(Dataset records)
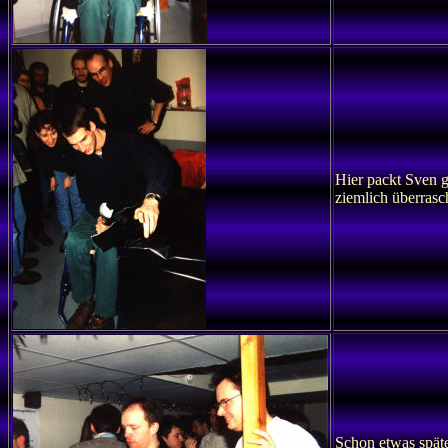
Hier packt Sven g
ziemlich überrasc
Schon etwas späte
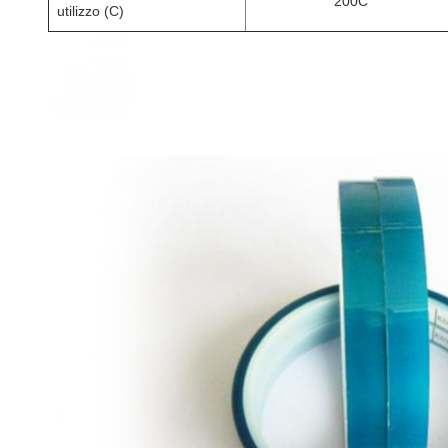
200C
utilizzo (C)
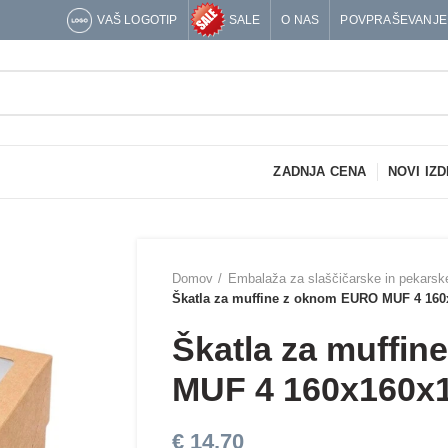
VAŠ LOGOTIP
SALE
O NAS
POVPRAŠEVANJE
ZADNJA CENA
NOVI IZD
Domov
Embalaža za slaščičarske in pekarsk
Škatla za muffine z oknom EURO MUF 4 16
Škatla za muffi
MUF 4 160x160x
€
14,70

* _EXERCISE_:
What is needed is an exact copy of the lines from the line with "utilizzo (C)" to the end of the data above, both included, without any pictures.

* _EXERCISE RESPONSE_:
utilizzo (C)
VAŠ LOGOTIP
SALE
O NAS
POVPRAŠEVANJE
ZADNJA CENA
NOVI IZD
Domov
Embalaža za slaščičarske in pekarsk
Škatla za muffine z oknom EURO MUF 4 16
Škatla za muffi
MUF 4 160x160x
€
14,70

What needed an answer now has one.